→ **ENTRIES PROVIDED**:
+ + +

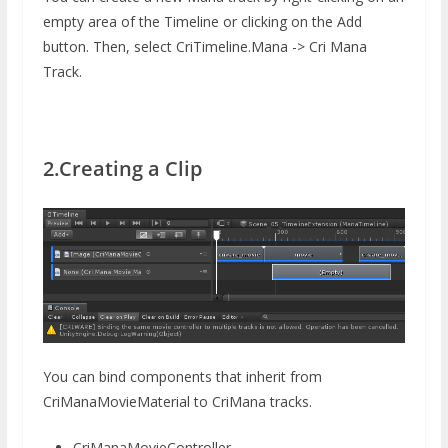
empty area of ​​the Timeline or clicking on the Add
button. Then, select CriTimeline.Mana -> Cri Mana
Track.
2.Creating a Clip
You can bind components that inherit from
CriManaMovieMaterial to CriMana tracks.
CriManaMovieController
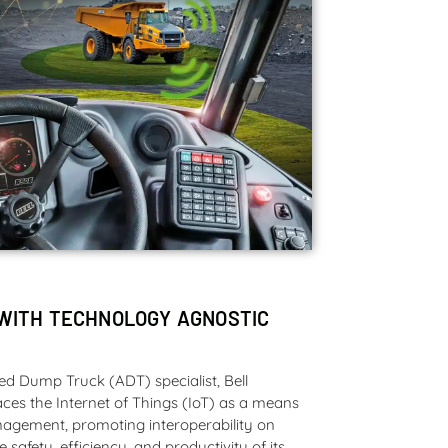
WITH TECHNOLOGY AGNOSTIC
ted Dump Truck (ADT) specialist, Bell
ces the Internet of Things (IoT) as a means
nagement, promoting interoperability on
e safety, efficiency, and productivity of its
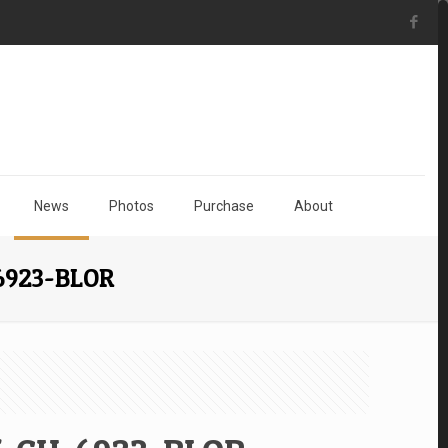
News
Photos
Purchase
About
-6923-BLOR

+ + +

→ **PROBLEM TO WORK ON**: Each record has to be set down verbatim, and the pictures must not appear in the copy.

→ **OUTPUT BELOW**:
empty area of ​​the Timeline or clicking on the Add
button. Then, select CriTimeline.Mana -> Cri Mana
Track.
2.Creating a Clip
You can bind components that inherit from
CriManaMovieMaterial to CriMana tracks.
CriManaMovieController
WITH TECHNOLOGY AGNOSTIC
ted Dump Truck (ADT) specialist, Bell
ces the Internet of Things (IoT) as a means
nagement, promoting interoperability on
e safety, efficiency, and productivity of its
News
Photos
Purchase
About
-6923-BLOR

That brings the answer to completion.